Seiring waktu, saya telah melihat versi masalah yang sama muncul berulang kali. Terkadang kredensial itu formal, seperti bukti bahwa seseorang adalah siswa, karyawan, penduduk, atau bagian dari profesi yang terlisensi. Di lain waktu, itu lebih informal dan terkait dengan komunitas tertentu. Mungkin seseorang berkontribusi pada sebuah proyek, menyelesaikan program, menghadiri sebuah acara, atau tergabung dalam sebuah jaringan cukup lama untuk memenuhi syarat untuk sesuatu. Detailnya berubah, tetapi kesulitannya tetap familiar. Bagaimana Anda mengonfirmasi bahwa sebuah klaim itu nyata tanpa mengumpulkan terlalu banyak informasi pribadi atau membuat orang melompat melalui rintangan yang tak ada habisnya.
Di situlah ide infrastruktur global untuk verifikasi kredensial dan distribusi token mulai terasa kurang abstrak bagi saya. Saya tidak memikirkan itu sebagai ambisi teknis yang besar. Saya memikirkannya sebagai respons terhadap masalah yang sangat biasa yang terus berulang. Setiap organisasi, setiap komunitas, dan setiap platform tampaknya berakhir membangun kembali proses yang sama dari awal. Mereka membuat formulir, mendefinisikan standar mereka sendiri, meminta bukti dalam format yang berbeda, dan kemudian menyortir semuanya secara manual. Itu cukup berfungsi untuk bertahan, tetapi jarang terasa stabil dan hampir tidak pernah terasa elegan.

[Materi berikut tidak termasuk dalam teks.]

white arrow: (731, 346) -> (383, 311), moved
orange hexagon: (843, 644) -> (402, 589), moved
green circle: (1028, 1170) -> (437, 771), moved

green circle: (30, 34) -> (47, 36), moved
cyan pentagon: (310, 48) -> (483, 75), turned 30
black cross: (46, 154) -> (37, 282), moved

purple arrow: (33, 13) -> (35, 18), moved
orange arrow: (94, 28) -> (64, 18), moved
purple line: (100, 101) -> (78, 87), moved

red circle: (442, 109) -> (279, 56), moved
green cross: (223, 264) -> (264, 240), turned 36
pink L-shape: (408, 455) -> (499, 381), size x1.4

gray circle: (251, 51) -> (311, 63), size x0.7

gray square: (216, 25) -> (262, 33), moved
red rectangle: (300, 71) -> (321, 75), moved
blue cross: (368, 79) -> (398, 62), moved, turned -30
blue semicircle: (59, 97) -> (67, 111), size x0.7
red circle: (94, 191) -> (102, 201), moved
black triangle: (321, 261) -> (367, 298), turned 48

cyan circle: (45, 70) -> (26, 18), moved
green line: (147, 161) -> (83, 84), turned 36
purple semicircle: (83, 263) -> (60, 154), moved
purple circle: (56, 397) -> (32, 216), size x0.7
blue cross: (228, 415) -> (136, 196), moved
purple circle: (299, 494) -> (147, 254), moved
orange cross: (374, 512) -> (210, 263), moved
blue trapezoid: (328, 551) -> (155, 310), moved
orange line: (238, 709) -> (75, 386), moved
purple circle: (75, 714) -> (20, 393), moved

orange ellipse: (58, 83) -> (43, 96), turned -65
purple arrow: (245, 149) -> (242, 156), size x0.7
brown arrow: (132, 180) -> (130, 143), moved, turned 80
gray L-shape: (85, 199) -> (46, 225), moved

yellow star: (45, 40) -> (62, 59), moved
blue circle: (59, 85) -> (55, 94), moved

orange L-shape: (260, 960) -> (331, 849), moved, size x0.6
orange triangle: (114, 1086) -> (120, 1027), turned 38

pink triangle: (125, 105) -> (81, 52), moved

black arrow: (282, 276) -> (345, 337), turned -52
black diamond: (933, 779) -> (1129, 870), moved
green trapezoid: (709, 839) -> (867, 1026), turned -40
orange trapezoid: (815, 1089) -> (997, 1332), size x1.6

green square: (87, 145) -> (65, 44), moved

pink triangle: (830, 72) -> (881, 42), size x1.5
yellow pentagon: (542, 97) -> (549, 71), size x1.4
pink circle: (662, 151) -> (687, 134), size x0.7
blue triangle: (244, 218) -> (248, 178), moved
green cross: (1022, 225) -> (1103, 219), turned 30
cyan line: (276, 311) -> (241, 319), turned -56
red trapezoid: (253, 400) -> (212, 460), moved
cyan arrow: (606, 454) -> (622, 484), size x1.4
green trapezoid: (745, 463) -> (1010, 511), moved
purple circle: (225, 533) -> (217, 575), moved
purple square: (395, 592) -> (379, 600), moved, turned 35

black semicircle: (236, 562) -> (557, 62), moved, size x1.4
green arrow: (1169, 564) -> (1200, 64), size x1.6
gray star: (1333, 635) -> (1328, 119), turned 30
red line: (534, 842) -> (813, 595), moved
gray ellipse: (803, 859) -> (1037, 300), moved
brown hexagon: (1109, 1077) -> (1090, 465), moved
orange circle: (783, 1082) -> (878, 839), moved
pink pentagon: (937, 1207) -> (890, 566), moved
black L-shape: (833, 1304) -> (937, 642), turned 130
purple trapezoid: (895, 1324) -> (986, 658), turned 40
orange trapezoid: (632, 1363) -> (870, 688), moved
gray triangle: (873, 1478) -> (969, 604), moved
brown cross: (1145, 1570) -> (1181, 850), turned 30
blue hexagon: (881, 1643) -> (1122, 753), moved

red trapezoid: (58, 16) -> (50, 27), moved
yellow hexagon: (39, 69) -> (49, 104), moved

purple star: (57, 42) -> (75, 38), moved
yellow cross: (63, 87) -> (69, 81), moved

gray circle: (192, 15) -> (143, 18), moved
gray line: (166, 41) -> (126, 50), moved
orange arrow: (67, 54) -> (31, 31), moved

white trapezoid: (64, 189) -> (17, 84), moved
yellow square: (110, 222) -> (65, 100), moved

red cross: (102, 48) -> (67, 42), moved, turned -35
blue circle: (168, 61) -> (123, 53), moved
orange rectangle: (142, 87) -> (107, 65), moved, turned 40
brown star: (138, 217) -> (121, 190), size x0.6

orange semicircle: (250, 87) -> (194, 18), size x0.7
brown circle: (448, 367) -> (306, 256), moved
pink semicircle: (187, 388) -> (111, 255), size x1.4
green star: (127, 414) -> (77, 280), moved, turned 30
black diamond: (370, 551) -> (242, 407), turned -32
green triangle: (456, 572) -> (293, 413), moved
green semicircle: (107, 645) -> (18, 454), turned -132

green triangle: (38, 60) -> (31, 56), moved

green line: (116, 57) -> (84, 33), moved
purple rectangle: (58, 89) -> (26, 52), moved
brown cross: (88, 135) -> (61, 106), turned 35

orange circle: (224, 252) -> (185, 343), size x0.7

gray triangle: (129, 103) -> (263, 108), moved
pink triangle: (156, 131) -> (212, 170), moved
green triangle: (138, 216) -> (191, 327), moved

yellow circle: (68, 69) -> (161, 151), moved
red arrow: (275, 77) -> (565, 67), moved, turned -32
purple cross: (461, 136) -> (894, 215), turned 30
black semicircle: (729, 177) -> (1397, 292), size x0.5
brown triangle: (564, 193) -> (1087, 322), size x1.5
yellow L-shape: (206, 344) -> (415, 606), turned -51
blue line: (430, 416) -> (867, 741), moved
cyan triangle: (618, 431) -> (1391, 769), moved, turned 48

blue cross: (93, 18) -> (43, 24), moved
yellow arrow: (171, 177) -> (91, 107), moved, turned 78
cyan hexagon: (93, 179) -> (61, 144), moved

Apa yang telah saya pelajari adalah bahwa token biasanya adalah bagian yang mudah. Mengirimkan token bisa terjadi dalam hitungan detik. Bagian yang sulit adalah kepercayaan di sekitarnya. Mengapa orang ini dan bukan orang lain. Apa yang memenuhi syarat sebagai bukti yang cukup. Siapa yang mengeluarkan bukti itu dan mengapa itu harus diterima. Dapatkah klaim itu diverifikasi tanpa mengekspos seluruh riwayat pribadi seseorang. Ini adalah pertanyaan yang sebenarnya membentuk apakah distribusi terasa adil.